HOME   IP   TECHNICAL BULLETIN   ARTICLE ARCHIVES   ARTICLE

DesignWare Technical Bulletin Article

Search Tools

Spotlight

Performance of Different Multipliers in the DesignWare Building Block IP

-Arshid H Syed Sr. CAE

Multipliers are some of the most important components in datapath design. The DesignWare Library contains a variety of technology-independent, high-quality and high-performance IP blocks.

This article explores and compares the performance and functionality of the combinational, pipelined and sequential multipliers available in the DesignWare Building Block IP (DWBB).

Combinational Multiplier (DW02_mult): In this multiplier, widths of operands are parameterizable, and it supports both signed and unsigned operation. For more information on its usage please see the datasheet:
http://www.synopsys.com/dw/doc.php/doc/dwf/datasheets/dw02_mult.pdf

There are multiple implementations of the combinational multiplier: csa (carry-save array), wall (Booth-recoded Wallace-tree) and nbw (non-Booth recoded Wallace-tree for bit-width <41). These traditional implementations are fixed or static, and choosing between them allows the user to make area versus delay trade-offs. More information on these implementations is available in many computer arithmetic textbooks.
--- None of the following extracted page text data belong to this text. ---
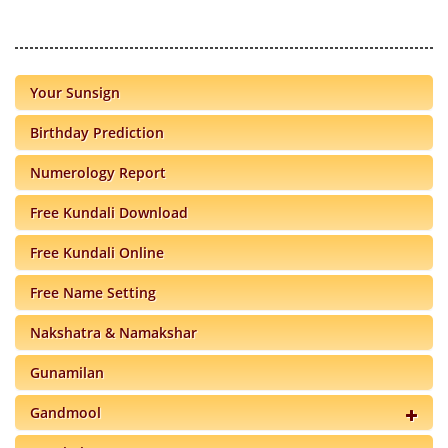
Your Sunsign
Birthday Prediction
Numerology Report
Free Kundali Download
Free Kundali Online
Free Name Setting
Nakshatra & Namakshar
Gunamilan
Gandmool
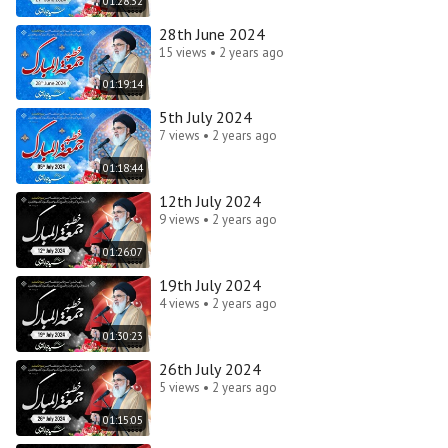
01:28:32
28th June 2024
15 views • 2 years ago
01:19:14
5th July 2024
7 views • 2 years ago
01:18:44
12th July 2024
9 views • 2 years ago
01:26:07
19th July 2024
4 views • 2 years ago
01:30:23
26th July 2024
5 views • 2 years ago
01:15:05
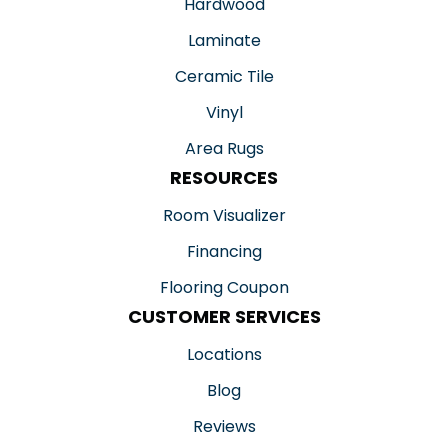
Hardwood
Laminate
Ceramic Tile
Vinyl
Area Rugs
RESOURCES
Room Visualizer
Financing
Flooring Coupon
CUSTOMER SERVICES
Locations
Blog
Reviews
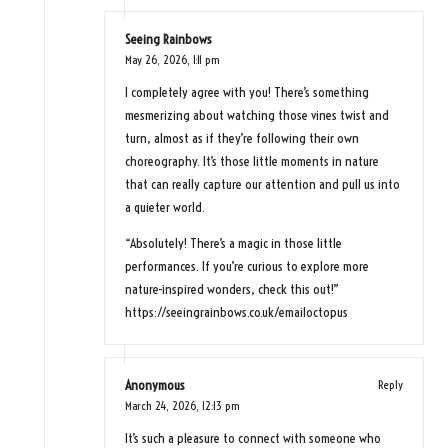
Seeing Rainbows
May 26, 2026,
1:11 pm
I completely agree with you! There’s something
mesmerizing about watching those vines twist and
turn, almost as if they’re following their own
choreography. It’s those little moments in nature
that can really capture our attention and pull us into
a quieter world.
“Absolutely! There’s a magic in those little
performances. If you’re curious to explore more
nature-inspired wonders, check this out!”
https://seeingrainbows.co.uk/emailoctopus
Anonymous
Reply
March 24, 2026,
12:13 pm
It’s such a pleasure to connect with someone who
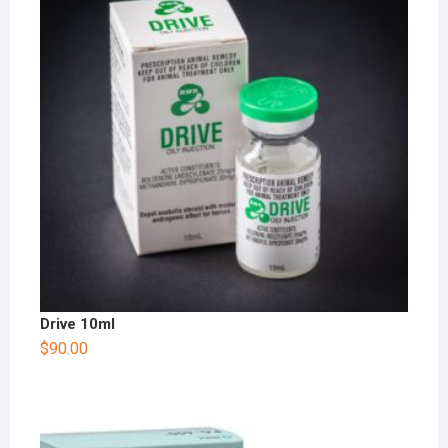
Drive 10ml
$
90.00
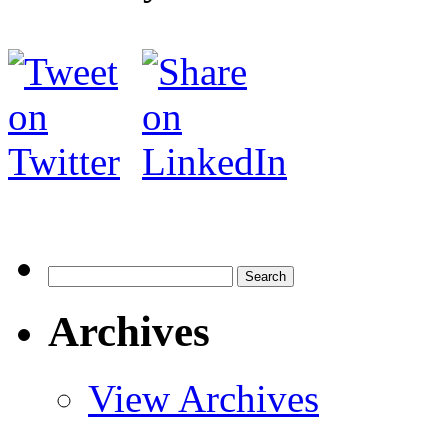
Search
for:
Archives
View Archives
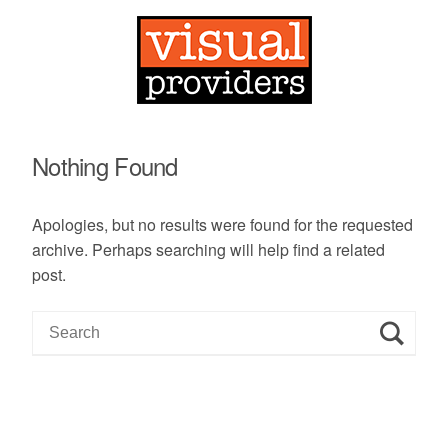
Nothing Found
Apologies, but no results were found for the requested
archive. Perhaps searching will help find a related
post.
S
e
a
r
c
h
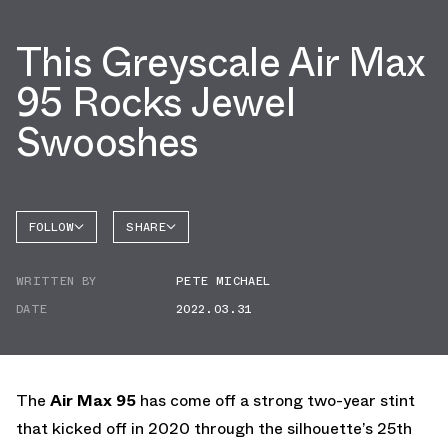
This Greyscale Air Max
95 Rocks Jewel
Swooshes
FOLLOW
SHARE
FACEBOOK
NIKE
WRITTEN BY
PETE MICHAEL
TWITTER
AIR MAX
95
DATE
2022.03.31
WHATSAPP
EMAIL
The
Air Max 95
has come off a strong two-year stint
that kicked off in 2020 through the silhouette’s 25th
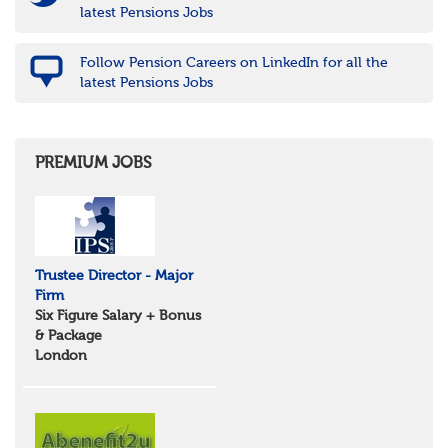
latest Pensions Jobs
Follow Pension Careers on LinkedIn for all the
latest Pensions Jobs
PREMIUM JOBS
Trustee Director - Major
Firm
Six Figure Salary + Bonus
& Package
London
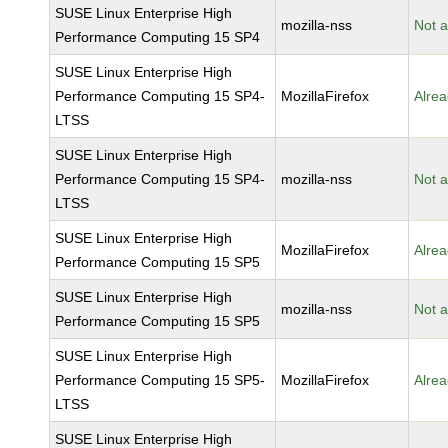
SUSE Linux Enterprise High
mozilla-nss
Not a
Performance Computing 15 SP4
SUSE Linux Enterprise High
Performance Computing 15 SP4-
MozillaFirefox
Alrea
LTSS
SUSE Linux Enterprise High
Performance Computing 15 SP4-
mozilla-nss
Not a
LTSS
SUSE Linux Enterprise High
MozillaFirefox
Alrea
Performance Computing 15 SP5
SUSE Linux Enterprise High
mozilla-nss
Not a
Performance Computing 15 SP5
SUSE Linux Enterprise High
Performance Computing 15 SP5-
MozillaFirefox
Alrea
LTSS
SUSE Linux Enterprise High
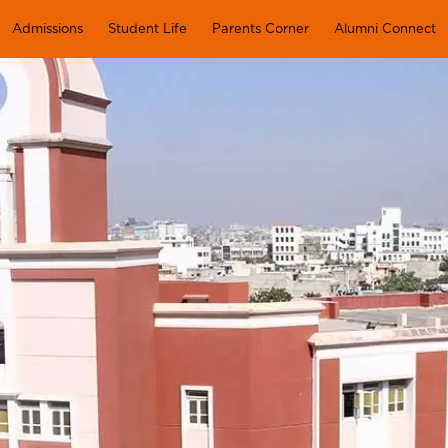
Admissions
Student Life
Parents Corner
Alumni Connect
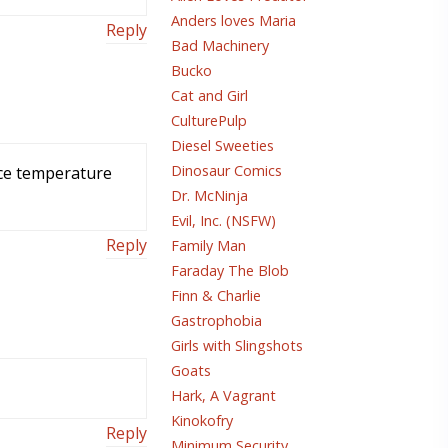
Anders loves Maria
Reply
Bad Machinery
Bucko
Cat and Girl
CulturePulp
Diesel Sweeties
Dinosaur Comics
ace temperature
Dr. McNinja
Evil, Inc. (NSFW)
Reply
Family Man
Faraday The Blob
Finn & Charlie
Gastrophobia
Girls with Slingshots
Goats
Hark, A Vagrant
Kinokofry
Reply
Minimum Security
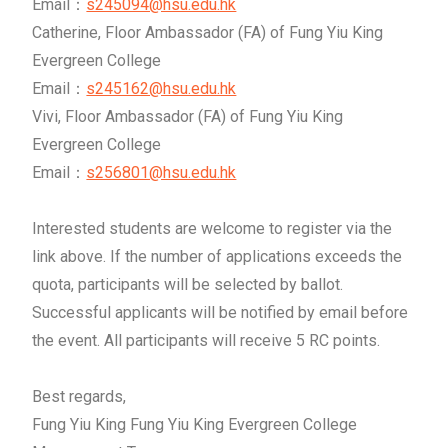
Email：
s245094@hsu.edu.hk
Catherine, Floor Ambassador (FA) of Fung Yiu King
Evergreen College
Email：
s245162@hsu.edu.hk
Vivi, Floor Ambassador (FA) of Fung Yiu King
Evergreen College
Email：
s256801@hsu.edu.hk
Interested students are welcome to register via the
link above. If the number of applications exceeds the
quota, participants will be selected by ballot.
Successful applicants will be notified by email before
the event. All participants will receive 5 RC points.
Best regards,
Fung Yiu King Fung Yiu King Evergreen College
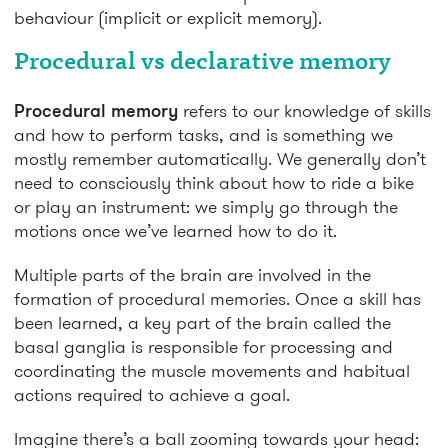
behaviour (implicit or explicit memory).
Procedural vs declarative memory
Procedural memory
refers to our knowledge of skills
and how to perform tasks, and is something we
mostly remember automatically. We generally don’t
need to consciously think about how to ride a bike
or play an instrument: we simply go through the
motions once we’ve learned how to do it.
Multiple parts of the brain are involved in the
formation of procedural memories. Once a skill has
been learned, a key part of the brain called the
basal ganglia is responsible for processing and
coordinating the muscle movements and habitual
actions required to achieve a goal.
Imagine there’s a ball zooming towards your head:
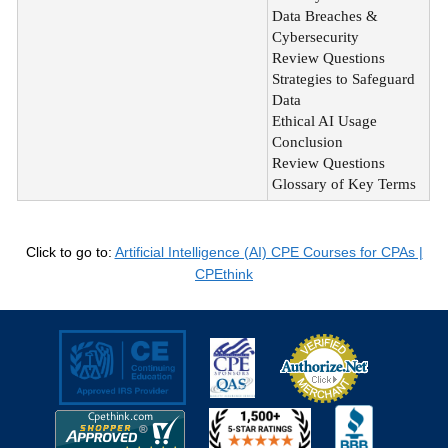
Data Breaches &
Cybersecurity
Review Questions
Strategies to Safeguard
Data
Ethical AI Usage
Conclusion
Review Questions
Glossary of Key Terms
Click to go to:
Artificial Intelligence (AI) CPE Courses for CPAs |
CPEthink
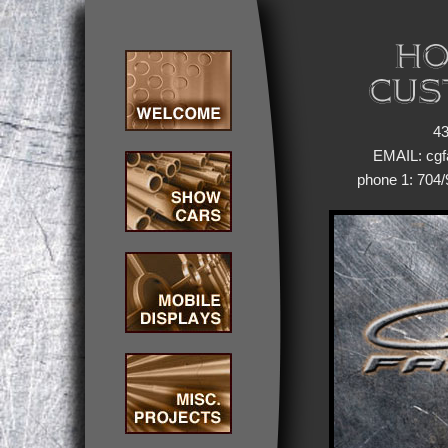
43
EMAIL: cg
phone 1: 704/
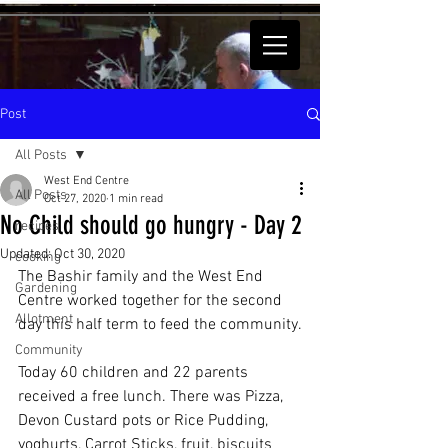
Post
All Posts
West End Centre
All Posts
Oct 27, 2020
1 min read
No Child should go hungry - Day 2
recipes
Updated:
Oct 30, 2020
cooking
The Bashir family and the West End 
Gardening
Centre worked together for the second 
Allotment
day this half term to feed the community.
Community
Today 60 children and 22 parents 
received a free lunch. There was Pizza, 
Devon Custard pots or Rice Pudding, 
yoghurts, Carrot Sticks, fruit, biscuits 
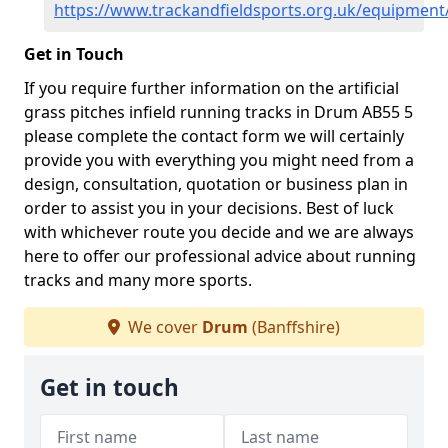
https://www.trackandfieldsports.org.uk/equipment
Get in Touch
If you require further information on the artificial
grass pitches infield running tracks in Drum AB55 5
please complete the contact form we will certainly
provide you with everything you might need from a
design, consultation, quotation or business plan in
order to assist you in your decisions. Best of luck
with whichever route you decide and we are always
here to offer our professional advice about running
tracks and many more sports.
We cover
Drum
(Banffshire)
Get in touch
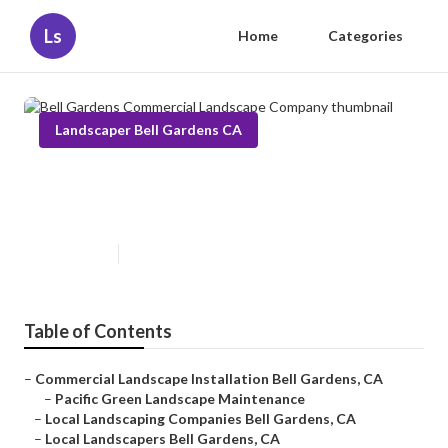
Ls
Home
Categories
Landscaper Bell Gardens CA
Bell Gardens Commercial
Landscape Company
Published en
10 min read
Table of Contents
–
Commercial Landscape Installation Bell Gardens, CA
–
Pacific Green Landscape Maintenance
–
Local Landscaping Companies Bell Gardens, CA
–
Local Landscapers Bell Gardens, CA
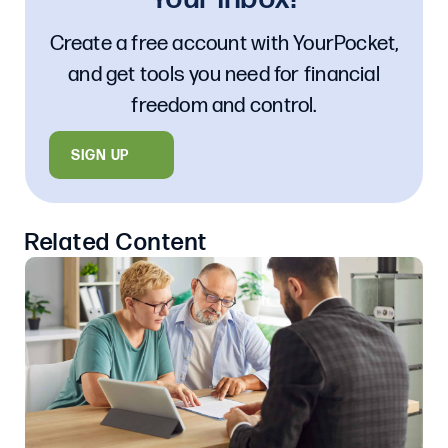
Create a free account with YourPocket,
and get tools you need for financial
freedom and control.
SIGN UP
Related Content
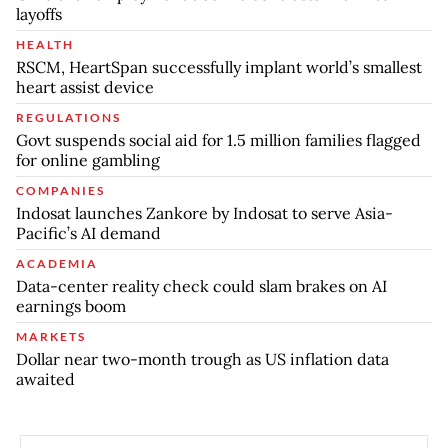
layoffs
HEALTH
RSCM, HeartSpan successfully implant world’s smallest
heart assist device
REGULATIONS
Govt suspends social aid for 1.5 million families flagged
for online gambling
COMPANIES
Indosat launches Zankore by Indosat to serve Asia-
Pacific’s AI demand
ACADEMIA
Data-center reality check could slam brakes on AI
earnings boom
MARKETS
Dollar near two-month trough as US inflation data
awaited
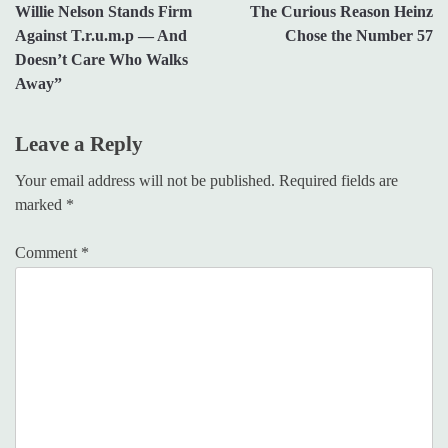
Willie Nelson Stands Firm
The Curious Reason Heinz
navigation
Against T.r.u.m.p — And
Chose the Number 57
Doesn’t Care Who Walks
Away”
Leave a Reply
Your email address will not be published.
Required fields are
marked
*
Comment
*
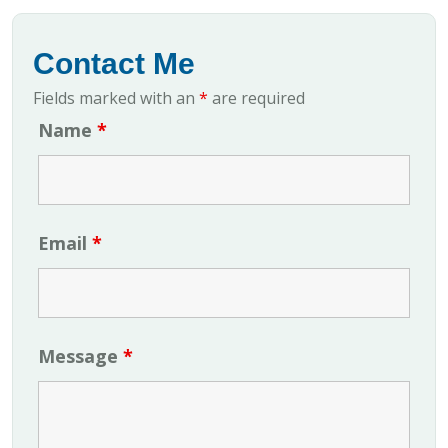
Contact Me
Fields marked with an
*
are required
Name
*
Email
*
Message
*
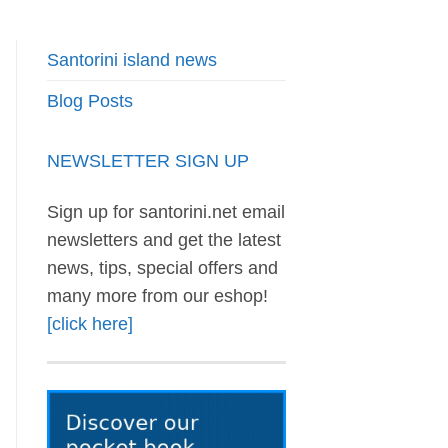
Santorini island news
Blog Posts
NEWSLETTER SIGN UP
Sign up for santorini.net email
newsletters and get the latest
news, tips, special offers and
many more from our eshop!
[click here]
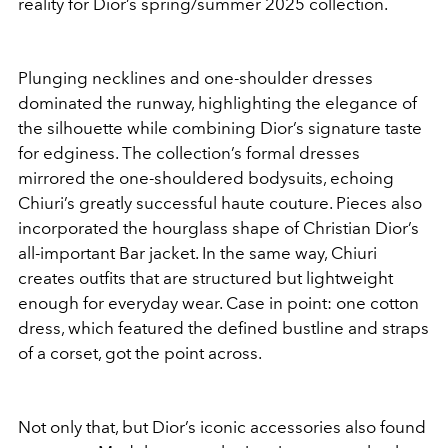
reality for Dior’s spring/summer 2025 collection.
Plunging necklines and one-shoulder dresses
dominated the runway, highlighting the elegance of
the silhouette while combining Dior’s signature taste
for edginess. The collection’s formal dresses
mirrored the one-shouldered bodysuits, echoing
Chiuri’s greatly successful haute couture. Pieces also
incorporated the hourglass shape of Christian Dior’s
all-important Bar jacket. In the same way, Chiuri
creates outfits that are structured but lightweight
enough for everyday wear. Case in point: one cotton
dress, which featured the defined bustline and straps
of a corset, got the point across.
Not only that, but Dior’s iconic accessories also found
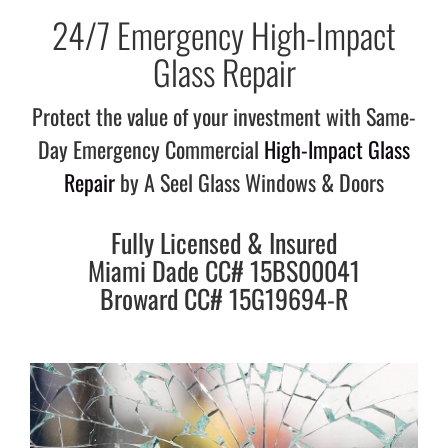
24/7 Emergency High-Impact
Glass Repair
Protect the value of your investment with Same-
Day Emergency Commercial
High-Impact Glass
Repair
by A Seel Glass Windows & Doors
Fully Licensed & Insured
Miami Dade CC# 15BS00041
Broward CC# 15G19694-R​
Starting with the 2004.12 release, a new implementation named "pparch" (parallel-prefix architecture) is available. This implementation is flexible and is dynamically generated based on context, e.g., area and timing constraints, and technology library. It exploits the characteristics of different implementations and generates the optimal architecture.

Following is a speed and area comparison for different static implementations with the flexible "pparch" implementation.

Synthesis results depend on the constraints and technology libraries used. The results in table 1 are obtained under the following conditions and constraints:

  • Designs – simple, unsigned multiplication operation a*b (widths= 8, 16, 32 and 64)
  • Design Compiler version– Y-2006.06-SP2
  • Library – TSMC 90 nm
Flow & Constraints:

read_verilog simple_design.v
set_max_delay -from [all_inputs] -to [all_outputs] 0 
set_max_delay 0 [all_outputs]
set_max_area 0
compile 
#reports generation


Table 1: Synthesis results for DW02_mult

  csa* Wall pparch csa wall pparch pparch
Bit-width Delay (ns) Delay(ns) Delay(ns) Area
(gates)**
Area
(gates)**
Area in
(gates)**
Throughput***
8 1.72 1.20 0.98 1179 1157 1203 1020
16 3.25 1.60 1.48 4954 4153 3270 675
32 6.27 2.14 1.92 19046 13213 11500 520
64 12.58 2.86 2.54 58266 42156 35466 393

* All implementations except "csa" require a DesignWare license
** 1 nand2x1 gate = 2.4192 Lib Area
*** Throughput in million operations per second (MOPS) = 1000 / delay in ns


Table 1 confirms that flexible implementation "pparch" generates optimal architecture.

Depending on system requirements, a designer may choose an alternative multiplier from the DesignWare Building Block IP: pipelined multipliers (DW_mult_pipe or DW02_mult_n_stage, where n is 2, 3, 4, 5 or 6) or sequential multipliers (DW_mult_seq).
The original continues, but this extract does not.